Published: Wednesday May 7, 2008
Jamaica Producers Group (JP) has warned shareholders to brace for the possible divestment or closure of parts of the business that might be sacrificed to return the company to profitability.
But JP has also signalled that new acquisitions - the type that strengthen its 'core business' - are a possibility, with the same objective of breathing new life into the conglomerate.
"Shareholders should be aware that in order to ensure a return to profitability and to grow our group, we must consider the sale, closure or restructuring of material parts of our business," said chairman Charles Johnston, "even as we pursue acquisitions to strengthen our core."
Johnston's comment accompanied JP's March quarter report of a $312.7 million net loss by the group, which followed a $728 million pre-tax loss last year ($479 miller net of tax credits).
But on Tuesday, JP refused to expound on its divestment/acquisition programme, even though group financial controller Paul Samuels advised that the company pretty much knew what had to be done, having almost wrapped up its analysis.
To signal its intent now, he said, would be to give away too much to rivals, but also breach market rules on information sharing and put the listed company in trouble.
"You have to take the statement as indicated," said Samuels. "We are always on the look out for strategic alliances and acquisitions that make sense."
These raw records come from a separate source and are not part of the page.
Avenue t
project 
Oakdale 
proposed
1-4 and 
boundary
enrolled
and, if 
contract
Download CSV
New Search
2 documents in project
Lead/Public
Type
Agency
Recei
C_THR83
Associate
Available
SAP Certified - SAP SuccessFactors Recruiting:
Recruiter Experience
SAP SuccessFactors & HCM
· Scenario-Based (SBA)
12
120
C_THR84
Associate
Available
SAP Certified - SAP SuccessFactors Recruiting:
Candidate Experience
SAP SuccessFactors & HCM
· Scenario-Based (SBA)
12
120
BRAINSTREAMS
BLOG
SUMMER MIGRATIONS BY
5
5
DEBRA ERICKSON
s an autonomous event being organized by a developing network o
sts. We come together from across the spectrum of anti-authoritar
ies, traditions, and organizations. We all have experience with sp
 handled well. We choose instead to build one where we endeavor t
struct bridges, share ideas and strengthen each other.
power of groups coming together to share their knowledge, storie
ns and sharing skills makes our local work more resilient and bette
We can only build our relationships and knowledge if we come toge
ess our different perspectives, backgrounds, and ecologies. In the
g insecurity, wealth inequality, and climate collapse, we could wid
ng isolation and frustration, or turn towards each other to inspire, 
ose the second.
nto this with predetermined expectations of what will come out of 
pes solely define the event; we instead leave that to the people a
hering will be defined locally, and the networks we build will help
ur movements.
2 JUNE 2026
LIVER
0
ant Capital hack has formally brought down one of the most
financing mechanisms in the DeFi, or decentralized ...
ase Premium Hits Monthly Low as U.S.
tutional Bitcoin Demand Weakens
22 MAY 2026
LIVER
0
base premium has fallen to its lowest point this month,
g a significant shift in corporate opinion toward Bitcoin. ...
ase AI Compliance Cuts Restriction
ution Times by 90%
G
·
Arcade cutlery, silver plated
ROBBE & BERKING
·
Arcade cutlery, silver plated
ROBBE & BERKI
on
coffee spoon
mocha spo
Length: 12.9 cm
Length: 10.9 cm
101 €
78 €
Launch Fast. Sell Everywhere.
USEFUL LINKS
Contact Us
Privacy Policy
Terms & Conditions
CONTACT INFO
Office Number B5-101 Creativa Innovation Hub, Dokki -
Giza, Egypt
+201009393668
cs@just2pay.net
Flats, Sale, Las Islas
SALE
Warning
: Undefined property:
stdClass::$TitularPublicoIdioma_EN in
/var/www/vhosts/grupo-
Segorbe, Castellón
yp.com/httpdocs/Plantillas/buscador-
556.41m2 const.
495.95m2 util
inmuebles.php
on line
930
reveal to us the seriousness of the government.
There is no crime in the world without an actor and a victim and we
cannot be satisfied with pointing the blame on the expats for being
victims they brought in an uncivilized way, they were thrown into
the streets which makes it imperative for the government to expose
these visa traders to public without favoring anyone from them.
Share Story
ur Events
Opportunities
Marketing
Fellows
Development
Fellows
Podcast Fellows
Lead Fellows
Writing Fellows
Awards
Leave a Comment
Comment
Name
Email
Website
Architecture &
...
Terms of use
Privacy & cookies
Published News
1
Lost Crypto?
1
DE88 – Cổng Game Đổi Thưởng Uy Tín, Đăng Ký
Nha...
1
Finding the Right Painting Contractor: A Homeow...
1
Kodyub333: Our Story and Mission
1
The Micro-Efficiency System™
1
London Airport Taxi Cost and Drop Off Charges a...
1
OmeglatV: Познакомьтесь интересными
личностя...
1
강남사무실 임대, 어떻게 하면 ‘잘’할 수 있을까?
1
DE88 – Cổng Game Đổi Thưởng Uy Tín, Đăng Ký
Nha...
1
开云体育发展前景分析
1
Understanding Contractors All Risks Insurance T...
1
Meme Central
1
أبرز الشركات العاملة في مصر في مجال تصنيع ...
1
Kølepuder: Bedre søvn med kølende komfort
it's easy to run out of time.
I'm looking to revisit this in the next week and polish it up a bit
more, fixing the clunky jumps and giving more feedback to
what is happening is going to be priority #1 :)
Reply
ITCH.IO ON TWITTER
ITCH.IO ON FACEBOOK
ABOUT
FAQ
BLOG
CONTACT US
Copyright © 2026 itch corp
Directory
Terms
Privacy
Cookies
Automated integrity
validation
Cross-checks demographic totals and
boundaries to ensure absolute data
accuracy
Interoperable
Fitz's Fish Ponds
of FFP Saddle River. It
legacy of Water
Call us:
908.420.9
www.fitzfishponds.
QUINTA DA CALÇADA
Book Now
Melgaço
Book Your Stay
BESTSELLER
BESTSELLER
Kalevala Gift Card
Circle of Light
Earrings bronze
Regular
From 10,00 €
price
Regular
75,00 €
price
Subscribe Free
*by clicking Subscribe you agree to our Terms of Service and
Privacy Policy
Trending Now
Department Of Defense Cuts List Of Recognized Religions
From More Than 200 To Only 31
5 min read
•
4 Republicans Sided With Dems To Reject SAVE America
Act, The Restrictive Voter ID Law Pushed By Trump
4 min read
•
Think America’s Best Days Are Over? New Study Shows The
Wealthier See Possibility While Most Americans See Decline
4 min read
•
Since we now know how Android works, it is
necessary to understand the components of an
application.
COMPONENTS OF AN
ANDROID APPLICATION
But the company also might have to find "alternative use for some assets," he told Wednesday Business.
Jamaica Producers' troubles prior to now have centred around its banana business. But within the March quarter the company, like everyone else, has been hit with the added misfortune of high energy and raw material prices, as well as the rising price of food.
Falling banana revenues
That has hurt its juice and smoothies business, a segment in which it does not determine price as its products are sold largely under United Kingdom store brands.
Banana, which in the current quarter was only eight per cent of total revenues of $3 billion, seems the most likely area to be chopped.
But Samuels said JP would be giving banana production another chance, now that Government has followed through on its promise to provide backing for growers.
"It is something that contributes significantly to communities in the areas where we operate - we are not just going to walk away from it - but revenues by comparison are lopsided," said the financial controller.
The US$4 million loan, he said, comes with the attractive rider that, if another storm hits and wipes out crops financed by the funds, the government would waive repayment.
The loan is repayable over five years at seven per cent per annum, but with a one-year moratorium on the principal.
JP has already began replanting its farms, but says the fields will not reach full production until the third quarter. The company's shipping operation, which is dependent on the health of the fruit, was devoid of its usual business in the March quarter.
"During the quarter, we had no revenues from banana exports or snack food production in Jamaica," said Chairman Charles Johnston. "More-over, we had to scale back our shipping and freight forwarding activities that typically rely on the backhaul opportunities that are created by our banana export business," he said in a statement filed with the group's accounts.
Expensive to do business
Together, world market events and a storm that happened eight months ago have taken a toll on the conglomerate's revenues, while at the same time making it more expensive to do business.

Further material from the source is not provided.